Directions: Give the number of lines containing "paiements" in this listing, with no other words.

Supplied material:
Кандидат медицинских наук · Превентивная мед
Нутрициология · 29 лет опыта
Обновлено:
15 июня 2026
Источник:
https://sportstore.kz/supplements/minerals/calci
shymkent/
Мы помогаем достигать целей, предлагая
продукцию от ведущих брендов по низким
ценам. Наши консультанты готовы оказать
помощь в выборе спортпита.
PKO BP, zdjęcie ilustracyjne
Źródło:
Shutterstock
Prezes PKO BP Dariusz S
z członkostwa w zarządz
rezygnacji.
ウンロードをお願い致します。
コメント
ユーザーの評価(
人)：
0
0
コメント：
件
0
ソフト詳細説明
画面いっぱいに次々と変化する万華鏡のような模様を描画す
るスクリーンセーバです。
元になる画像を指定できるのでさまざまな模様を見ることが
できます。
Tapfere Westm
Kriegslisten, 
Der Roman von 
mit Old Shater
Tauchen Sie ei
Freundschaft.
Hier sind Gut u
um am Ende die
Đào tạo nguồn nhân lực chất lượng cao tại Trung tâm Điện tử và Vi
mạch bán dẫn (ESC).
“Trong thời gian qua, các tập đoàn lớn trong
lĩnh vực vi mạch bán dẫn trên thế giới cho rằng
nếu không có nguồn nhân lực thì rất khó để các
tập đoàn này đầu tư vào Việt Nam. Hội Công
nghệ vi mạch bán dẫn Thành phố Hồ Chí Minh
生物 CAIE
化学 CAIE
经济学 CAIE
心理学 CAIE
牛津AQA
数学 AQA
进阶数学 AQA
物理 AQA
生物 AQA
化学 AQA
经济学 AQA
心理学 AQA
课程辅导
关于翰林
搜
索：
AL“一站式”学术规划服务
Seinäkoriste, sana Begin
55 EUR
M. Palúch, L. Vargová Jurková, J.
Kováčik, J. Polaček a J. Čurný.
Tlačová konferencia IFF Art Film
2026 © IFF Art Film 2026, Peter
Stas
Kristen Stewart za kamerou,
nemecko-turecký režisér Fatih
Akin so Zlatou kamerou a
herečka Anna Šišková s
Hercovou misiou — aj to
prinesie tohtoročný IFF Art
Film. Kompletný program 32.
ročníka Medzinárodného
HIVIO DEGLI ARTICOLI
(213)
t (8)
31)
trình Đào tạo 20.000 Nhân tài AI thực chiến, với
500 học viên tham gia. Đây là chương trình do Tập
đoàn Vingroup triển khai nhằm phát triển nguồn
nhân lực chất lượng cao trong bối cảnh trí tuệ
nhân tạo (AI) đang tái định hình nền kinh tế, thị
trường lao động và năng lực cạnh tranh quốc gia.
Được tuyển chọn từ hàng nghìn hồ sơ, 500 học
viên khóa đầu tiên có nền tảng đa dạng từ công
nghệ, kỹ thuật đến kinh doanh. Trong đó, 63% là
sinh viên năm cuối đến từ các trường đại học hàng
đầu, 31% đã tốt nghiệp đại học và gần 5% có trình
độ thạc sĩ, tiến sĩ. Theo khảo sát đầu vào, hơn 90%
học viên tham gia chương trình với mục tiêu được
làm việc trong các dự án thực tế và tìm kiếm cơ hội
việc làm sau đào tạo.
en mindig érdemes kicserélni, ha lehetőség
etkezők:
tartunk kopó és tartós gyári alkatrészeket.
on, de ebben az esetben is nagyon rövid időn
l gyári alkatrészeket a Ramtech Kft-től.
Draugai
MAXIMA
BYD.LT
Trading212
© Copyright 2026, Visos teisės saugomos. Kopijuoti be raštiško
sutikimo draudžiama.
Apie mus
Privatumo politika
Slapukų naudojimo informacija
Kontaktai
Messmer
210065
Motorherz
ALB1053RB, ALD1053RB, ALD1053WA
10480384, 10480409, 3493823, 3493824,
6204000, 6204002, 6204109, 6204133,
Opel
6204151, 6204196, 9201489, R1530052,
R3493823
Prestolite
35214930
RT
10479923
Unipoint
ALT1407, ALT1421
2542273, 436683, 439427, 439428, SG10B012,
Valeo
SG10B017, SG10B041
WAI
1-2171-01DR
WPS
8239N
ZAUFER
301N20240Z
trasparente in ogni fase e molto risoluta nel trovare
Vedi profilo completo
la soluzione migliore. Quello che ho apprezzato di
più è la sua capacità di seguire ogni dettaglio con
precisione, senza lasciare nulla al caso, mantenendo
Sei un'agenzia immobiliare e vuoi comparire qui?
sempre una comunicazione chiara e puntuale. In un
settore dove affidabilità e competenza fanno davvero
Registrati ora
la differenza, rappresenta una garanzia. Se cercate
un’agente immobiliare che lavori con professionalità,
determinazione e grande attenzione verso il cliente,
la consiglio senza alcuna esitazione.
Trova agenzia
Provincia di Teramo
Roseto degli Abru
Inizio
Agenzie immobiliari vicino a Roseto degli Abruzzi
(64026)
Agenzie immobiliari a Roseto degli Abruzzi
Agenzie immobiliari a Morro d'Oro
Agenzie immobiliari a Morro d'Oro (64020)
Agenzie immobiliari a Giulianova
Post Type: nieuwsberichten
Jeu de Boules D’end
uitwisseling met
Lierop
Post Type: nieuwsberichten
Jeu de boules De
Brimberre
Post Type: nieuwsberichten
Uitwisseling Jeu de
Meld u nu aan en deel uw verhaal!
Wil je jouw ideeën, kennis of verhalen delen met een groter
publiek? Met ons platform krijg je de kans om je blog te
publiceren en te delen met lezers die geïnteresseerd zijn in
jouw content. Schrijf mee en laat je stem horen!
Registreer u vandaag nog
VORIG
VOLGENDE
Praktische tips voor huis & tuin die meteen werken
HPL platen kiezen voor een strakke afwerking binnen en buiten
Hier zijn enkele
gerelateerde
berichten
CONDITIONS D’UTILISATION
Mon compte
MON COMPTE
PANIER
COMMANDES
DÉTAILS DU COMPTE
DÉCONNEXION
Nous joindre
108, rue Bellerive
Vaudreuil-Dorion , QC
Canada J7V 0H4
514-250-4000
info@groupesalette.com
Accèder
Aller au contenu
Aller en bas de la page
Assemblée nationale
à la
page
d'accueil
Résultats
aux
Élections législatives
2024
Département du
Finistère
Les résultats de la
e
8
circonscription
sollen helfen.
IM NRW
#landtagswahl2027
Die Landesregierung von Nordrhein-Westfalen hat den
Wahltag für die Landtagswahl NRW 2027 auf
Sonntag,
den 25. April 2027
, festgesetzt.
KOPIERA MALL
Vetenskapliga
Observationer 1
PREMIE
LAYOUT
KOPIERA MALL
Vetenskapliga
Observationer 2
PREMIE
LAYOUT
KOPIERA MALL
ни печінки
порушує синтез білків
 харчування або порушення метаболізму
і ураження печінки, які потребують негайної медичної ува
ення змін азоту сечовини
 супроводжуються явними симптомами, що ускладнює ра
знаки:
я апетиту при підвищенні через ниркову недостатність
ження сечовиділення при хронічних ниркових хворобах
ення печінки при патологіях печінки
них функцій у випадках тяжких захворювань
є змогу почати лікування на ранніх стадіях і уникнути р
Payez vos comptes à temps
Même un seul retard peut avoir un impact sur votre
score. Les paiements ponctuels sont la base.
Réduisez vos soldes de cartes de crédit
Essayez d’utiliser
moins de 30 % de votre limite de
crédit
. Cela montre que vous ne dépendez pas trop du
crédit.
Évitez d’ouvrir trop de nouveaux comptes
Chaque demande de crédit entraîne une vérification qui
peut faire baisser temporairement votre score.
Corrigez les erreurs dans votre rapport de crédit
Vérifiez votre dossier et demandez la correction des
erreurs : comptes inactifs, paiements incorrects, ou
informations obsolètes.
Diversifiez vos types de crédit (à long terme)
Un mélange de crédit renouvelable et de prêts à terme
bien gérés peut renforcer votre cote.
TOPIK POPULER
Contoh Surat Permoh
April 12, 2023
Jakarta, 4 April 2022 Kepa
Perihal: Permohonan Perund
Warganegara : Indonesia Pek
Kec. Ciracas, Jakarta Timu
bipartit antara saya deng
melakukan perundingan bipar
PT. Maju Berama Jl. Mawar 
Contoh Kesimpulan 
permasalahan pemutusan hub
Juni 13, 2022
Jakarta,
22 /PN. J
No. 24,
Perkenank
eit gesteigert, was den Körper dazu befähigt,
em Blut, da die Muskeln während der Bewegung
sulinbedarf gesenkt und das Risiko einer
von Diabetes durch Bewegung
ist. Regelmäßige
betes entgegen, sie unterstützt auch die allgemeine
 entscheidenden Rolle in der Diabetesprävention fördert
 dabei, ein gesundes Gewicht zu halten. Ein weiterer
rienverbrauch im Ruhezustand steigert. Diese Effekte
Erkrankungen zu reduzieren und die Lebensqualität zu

Written answer: 2